Abstract

The Hsp70 family of molecular chaperones participates in vital cellular processes including the heat shock response and protein homeostasis. E. coli's Hsp70, known as DnaK, works in concert with the DnaJ and GrpE co-chaperones (K/J/E chaperone system), and mediates cotranslational and post-translational protein folding in the cytoplasm. While the role of the K/J/E chaperones is well understood in the presence of large substrates unable to fold independently, it is not known if and how K/J/E modulates the folding of smaller proteins able to fold even in the absence of chaperones.
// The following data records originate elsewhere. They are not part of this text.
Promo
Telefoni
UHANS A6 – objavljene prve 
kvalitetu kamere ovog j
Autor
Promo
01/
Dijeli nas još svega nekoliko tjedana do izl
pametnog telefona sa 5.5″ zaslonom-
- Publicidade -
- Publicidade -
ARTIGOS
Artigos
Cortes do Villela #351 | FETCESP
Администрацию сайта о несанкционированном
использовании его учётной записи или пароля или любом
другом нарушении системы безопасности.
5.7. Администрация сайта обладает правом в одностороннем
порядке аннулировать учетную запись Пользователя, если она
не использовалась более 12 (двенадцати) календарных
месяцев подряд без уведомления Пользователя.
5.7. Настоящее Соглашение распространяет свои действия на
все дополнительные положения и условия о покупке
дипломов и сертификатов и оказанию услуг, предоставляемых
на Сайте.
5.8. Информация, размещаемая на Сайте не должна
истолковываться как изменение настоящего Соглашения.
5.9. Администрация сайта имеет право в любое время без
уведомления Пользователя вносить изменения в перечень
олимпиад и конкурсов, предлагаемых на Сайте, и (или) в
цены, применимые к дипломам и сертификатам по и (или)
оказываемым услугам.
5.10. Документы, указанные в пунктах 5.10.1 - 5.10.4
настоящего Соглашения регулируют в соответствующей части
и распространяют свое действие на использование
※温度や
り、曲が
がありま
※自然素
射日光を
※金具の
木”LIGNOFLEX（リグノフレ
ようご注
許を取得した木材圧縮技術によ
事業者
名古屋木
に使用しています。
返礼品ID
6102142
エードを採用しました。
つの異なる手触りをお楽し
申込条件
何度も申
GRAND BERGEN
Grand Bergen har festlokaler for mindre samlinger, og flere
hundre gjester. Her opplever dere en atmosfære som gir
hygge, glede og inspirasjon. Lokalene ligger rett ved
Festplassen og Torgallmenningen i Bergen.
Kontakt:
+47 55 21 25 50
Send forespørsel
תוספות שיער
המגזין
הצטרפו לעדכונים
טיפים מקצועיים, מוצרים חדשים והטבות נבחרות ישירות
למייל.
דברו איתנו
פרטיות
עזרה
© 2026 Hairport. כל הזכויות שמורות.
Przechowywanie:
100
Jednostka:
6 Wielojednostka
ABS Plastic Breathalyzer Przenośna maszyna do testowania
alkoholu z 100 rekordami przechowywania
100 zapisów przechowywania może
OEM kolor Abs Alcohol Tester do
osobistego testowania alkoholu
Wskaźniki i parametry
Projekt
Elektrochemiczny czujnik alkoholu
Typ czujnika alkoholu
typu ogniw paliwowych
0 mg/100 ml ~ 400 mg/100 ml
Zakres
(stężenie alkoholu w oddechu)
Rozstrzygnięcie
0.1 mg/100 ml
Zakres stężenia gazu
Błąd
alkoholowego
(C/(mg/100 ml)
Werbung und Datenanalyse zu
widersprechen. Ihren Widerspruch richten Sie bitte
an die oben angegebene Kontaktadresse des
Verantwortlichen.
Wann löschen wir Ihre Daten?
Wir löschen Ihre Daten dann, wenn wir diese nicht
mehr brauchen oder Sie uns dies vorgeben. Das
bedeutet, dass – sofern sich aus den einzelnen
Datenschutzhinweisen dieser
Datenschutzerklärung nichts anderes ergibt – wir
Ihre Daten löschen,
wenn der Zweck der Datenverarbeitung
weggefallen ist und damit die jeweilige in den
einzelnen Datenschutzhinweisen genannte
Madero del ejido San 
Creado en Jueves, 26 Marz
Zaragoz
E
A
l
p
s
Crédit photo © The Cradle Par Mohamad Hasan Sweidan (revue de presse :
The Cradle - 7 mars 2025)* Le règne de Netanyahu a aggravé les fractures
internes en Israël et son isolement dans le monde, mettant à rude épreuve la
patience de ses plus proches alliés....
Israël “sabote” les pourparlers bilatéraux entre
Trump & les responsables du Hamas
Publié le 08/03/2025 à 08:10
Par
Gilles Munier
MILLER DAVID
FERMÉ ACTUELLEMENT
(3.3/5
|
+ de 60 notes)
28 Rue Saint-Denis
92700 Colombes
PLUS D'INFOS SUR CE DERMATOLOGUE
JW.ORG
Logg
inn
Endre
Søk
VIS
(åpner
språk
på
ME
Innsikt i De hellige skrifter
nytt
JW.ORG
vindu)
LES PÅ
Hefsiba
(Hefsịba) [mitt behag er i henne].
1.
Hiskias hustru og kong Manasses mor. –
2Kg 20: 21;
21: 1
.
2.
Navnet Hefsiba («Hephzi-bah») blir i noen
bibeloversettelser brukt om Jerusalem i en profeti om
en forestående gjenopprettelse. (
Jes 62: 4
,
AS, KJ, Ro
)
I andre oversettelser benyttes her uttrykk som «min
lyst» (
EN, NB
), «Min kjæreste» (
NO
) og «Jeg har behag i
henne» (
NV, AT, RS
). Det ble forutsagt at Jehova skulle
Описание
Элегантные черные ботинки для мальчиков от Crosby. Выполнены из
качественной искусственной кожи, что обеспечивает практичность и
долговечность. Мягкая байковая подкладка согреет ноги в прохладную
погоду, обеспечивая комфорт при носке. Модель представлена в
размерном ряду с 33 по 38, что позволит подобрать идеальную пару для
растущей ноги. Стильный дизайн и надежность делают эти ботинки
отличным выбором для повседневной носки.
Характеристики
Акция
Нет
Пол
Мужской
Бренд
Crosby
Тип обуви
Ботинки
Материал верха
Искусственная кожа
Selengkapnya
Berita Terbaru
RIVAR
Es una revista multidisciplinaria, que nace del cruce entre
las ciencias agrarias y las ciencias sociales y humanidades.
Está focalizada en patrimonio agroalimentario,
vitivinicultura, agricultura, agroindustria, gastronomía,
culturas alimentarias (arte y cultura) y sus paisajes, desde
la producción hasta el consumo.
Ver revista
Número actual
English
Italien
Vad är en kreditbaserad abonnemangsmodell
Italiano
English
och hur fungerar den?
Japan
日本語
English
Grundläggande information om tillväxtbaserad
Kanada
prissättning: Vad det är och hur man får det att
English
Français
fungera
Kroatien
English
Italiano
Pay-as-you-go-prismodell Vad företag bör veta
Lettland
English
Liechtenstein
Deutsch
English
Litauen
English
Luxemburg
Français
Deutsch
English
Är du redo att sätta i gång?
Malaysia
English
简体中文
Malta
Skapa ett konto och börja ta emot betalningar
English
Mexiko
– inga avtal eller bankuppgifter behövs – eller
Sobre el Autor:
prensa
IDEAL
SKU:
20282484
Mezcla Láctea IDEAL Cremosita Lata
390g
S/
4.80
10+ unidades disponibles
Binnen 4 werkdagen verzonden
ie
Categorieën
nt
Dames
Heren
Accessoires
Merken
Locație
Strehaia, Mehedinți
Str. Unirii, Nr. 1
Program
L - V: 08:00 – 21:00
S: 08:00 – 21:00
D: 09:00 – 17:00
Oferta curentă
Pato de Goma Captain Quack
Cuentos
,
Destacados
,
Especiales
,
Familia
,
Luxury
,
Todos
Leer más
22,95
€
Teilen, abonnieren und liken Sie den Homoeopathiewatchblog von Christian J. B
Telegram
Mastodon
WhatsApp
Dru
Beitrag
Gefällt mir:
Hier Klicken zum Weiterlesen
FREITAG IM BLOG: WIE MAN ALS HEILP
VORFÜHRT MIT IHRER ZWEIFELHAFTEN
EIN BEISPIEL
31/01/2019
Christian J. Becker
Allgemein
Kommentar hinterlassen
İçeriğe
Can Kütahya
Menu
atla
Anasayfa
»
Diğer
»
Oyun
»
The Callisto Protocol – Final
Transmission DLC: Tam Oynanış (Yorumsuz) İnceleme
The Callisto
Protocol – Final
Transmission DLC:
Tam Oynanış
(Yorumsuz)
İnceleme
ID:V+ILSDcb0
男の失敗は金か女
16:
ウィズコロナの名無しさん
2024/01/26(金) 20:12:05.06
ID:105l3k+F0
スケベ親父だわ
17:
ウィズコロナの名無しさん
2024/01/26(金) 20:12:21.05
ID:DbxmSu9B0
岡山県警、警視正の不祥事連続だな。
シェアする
Here, we combine experiments and computation to evaluate the significance of kinetic partitioning as a model to describe the interplay between protein folding and binding to the K/J/E chaperone system. First, we target three nonobligatory substrates, that is, proteins that do not require chaperones to fold. The experimentally observed chaperone association of these client proteins during folding is entirely consistent with predictions from kinetic partitioning. Next, we develop and validate a computational model (CHAMP70) that assumes kinetic partitioning of substrates between folding and interaction with K/J/E. CHAMP70 quantitatively predicts the experimentally measured interaction of RNase H(D) as it refolds in the presence of various chaperones. CHAMP70 shows that substrates are posed to interact with K/J/E only if they are slow-folding proteins with a folding rate constant k(f) <50 s⁻¹, and/or thermodynamically unstable proteins with a folding free energy ΔG⁰ (UN) ≥-2 kcal mol⁻¹. Hence, the K/J/E system is tuned to use specific protein folding rates and thermodynamic stabilities as substrate selection criteria.